** Record extracts follows **

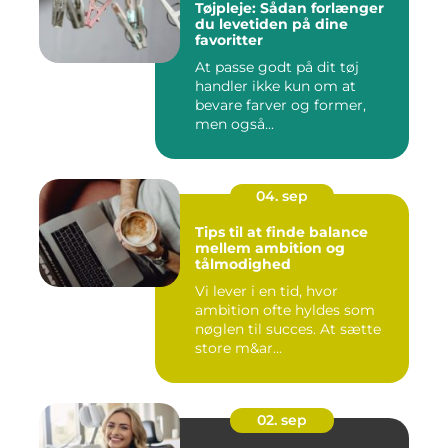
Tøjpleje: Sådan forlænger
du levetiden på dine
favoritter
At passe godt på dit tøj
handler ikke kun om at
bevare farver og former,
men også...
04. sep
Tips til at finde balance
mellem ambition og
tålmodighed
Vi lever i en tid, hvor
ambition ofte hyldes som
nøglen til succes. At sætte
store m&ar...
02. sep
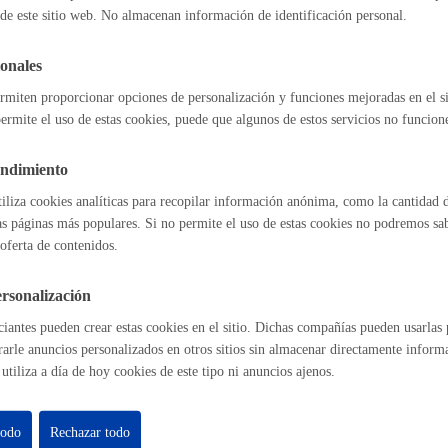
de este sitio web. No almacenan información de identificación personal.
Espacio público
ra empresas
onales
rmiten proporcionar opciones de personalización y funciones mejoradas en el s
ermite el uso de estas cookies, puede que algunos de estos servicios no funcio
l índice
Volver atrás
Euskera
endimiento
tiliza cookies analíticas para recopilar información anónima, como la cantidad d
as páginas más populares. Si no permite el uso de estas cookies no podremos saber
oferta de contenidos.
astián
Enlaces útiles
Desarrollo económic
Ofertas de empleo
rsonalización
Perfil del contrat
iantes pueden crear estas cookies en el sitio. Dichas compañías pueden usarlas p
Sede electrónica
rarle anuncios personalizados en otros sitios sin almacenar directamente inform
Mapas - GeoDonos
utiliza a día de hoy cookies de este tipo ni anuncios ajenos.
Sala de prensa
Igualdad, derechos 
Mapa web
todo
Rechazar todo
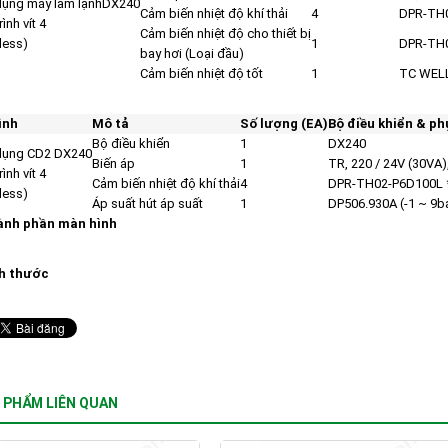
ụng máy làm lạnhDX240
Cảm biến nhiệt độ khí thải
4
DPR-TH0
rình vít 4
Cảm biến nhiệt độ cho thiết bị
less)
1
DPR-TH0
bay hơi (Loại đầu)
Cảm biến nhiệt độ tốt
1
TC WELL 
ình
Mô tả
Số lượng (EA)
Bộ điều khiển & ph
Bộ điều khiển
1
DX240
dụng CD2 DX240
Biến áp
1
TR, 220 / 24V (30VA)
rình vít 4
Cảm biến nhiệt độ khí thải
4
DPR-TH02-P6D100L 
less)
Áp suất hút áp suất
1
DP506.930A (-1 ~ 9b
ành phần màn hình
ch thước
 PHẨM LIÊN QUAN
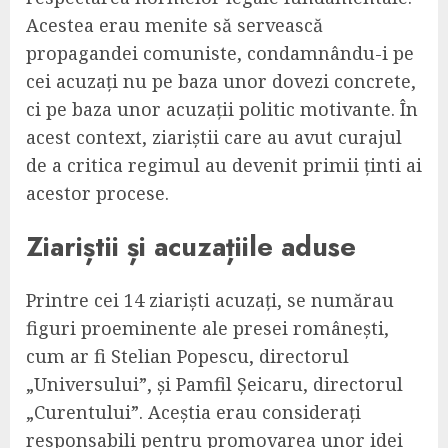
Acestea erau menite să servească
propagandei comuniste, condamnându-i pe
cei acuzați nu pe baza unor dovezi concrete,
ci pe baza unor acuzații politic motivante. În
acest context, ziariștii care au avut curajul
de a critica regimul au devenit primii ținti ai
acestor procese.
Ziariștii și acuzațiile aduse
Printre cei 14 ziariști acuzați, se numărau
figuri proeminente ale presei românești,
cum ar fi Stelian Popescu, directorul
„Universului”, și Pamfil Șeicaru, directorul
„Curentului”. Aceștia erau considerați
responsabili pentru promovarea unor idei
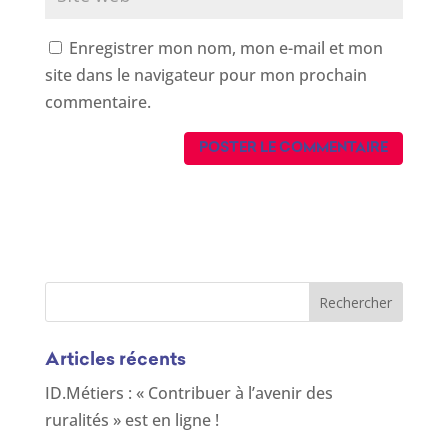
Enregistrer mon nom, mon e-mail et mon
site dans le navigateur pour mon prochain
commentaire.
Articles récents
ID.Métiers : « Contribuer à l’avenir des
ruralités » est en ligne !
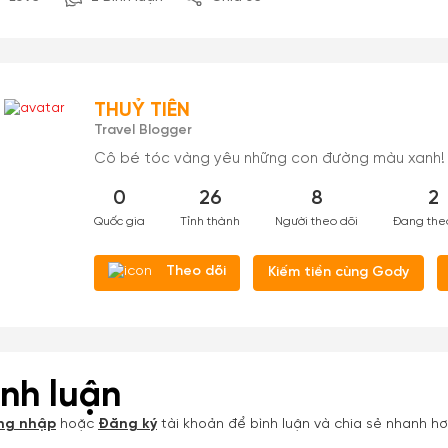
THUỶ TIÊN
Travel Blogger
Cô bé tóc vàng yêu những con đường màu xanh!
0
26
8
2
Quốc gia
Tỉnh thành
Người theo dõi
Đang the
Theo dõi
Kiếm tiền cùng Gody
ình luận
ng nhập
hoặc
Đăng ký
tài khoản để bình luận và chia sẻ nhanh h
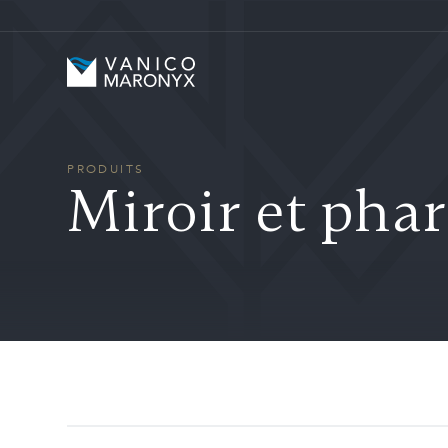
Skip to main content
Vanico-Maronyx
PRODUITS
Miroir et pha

** End of Record extracts **

#### [Work item]
Output each record verbatim and leave out its pictures.

#### [Task result]
Tøjpleje: Sådan forlænger
du levetiden på dine
favoritter
At passe godt på dit tøj
handler ikke kun om at
bevare farver og former,
men også...
04. sep
Tips til at finde balance
mellem ambition og
tålmodighed
Vi lever i en tid, hvor
ambition ofte hyldes som
nøglen til succes. At sætte
store m&ar...
02. sep
de este sitio web. No almacenan información de identificación personal.
Espacio público
ra empresas
onales
rmiten proporcionar opciones de personalización y funciones mejoradas en el s
ermite el uso de estas cookies, puede que algunos de estos servicios no funcio
l índice
Volver atrás
Euskera
endimiento
tiliza cookies analíticas para recopilar información anónima, como la cantidad d
as páginas más populares. Si no permite el uso de estas cookies no podremos saber
oferta de contenidos.
astián
Enlaces útiles
Desarrollo económic
Ofertas de empleo
rsonalización
Perfil del contrat
iantes pueden crear estas cookies en el sitio. Dichas compañías pueden usarlas p
Sede electrónica
rarle anuncios personalizados en otros sitios sin almacenar directamente inform
Mapas - GeoDonos
utiliza a día de hoy cookies de este tipo ni anuncios ajenos.
Sala de prensa
Igualdad, derechos 
Mapa web
todo
Rechazar todo
ụng máy làm lạnhDX240
Cảm biến nhiệt độ khí thải
4
DPR-TH0
rình vít 4
Cảm biến nhiệt độ cho thiết bị
less)
1
DPR-TH0
bay hơi (Loại đầu)
Cảm biến nhiệt độ tốt
1
TC WELL 
ình
Mô tả
Số lượng (EA)
Bộ điều khiển & ph
Bộ điều khiển
1
DX240
dụng CD2 DX240
Biến áp
1
TR, 220 / 24V (30VA)
rình vít 4
Cảm biến nhiệt độ khí thải
4
DPR-TH02-P6D100L 
less)
Áp suất hút áp suất
1
DP506.930A (-1 ~ 9b
ành phần màn hình
ch thước
 PHẨM LIÊN QUAN
Acestea erau menite să servească
propagandei comuniste, condamnându-i pe
cei acuzați nu pe baza unor dovezi concrete,
ci pe baza unor acuzații politic motivante. În
acest context, ziariștii care au avut curajul
de a critica regimul au devenit primii ținti ai
acestor procese.
Ziariștii și acuzațiile aduse
Printre cei 14 ziariști acuzați, se numărau
figuri proeminente ale presei românești,
cum ar fi Stelian Popescu, directorul
„Universului”, și Pamfil Șeicaru, directorul
„Curentului”. Aceștia erau considerați
responsabili pentru promovarea unor idei
Enregistrer mon nom, mon e-mail et mon
site dans le navigateur pour mon prochain
commentaire.
Articles récents
ID.Métiers : « Contribuer à l’avenir des
ruralités » est en ligne !
THUỶ TIÊN
Travel Blogger
Cô bé tóc vàng yêu những con đường màu xanh!
0
26
8
2
Quốc gia
Tỉnh thành
Người theo dõi
Đang the
Theo dõi
Kiếm tiền cùng Gody
ình luận
ng nhập
hoặc
Đăng ký
tài khoản để bình luận và chia sẻ nhanh h
Skip to main content
Vanico-Maronyx
PRODUITS
Miroir et pha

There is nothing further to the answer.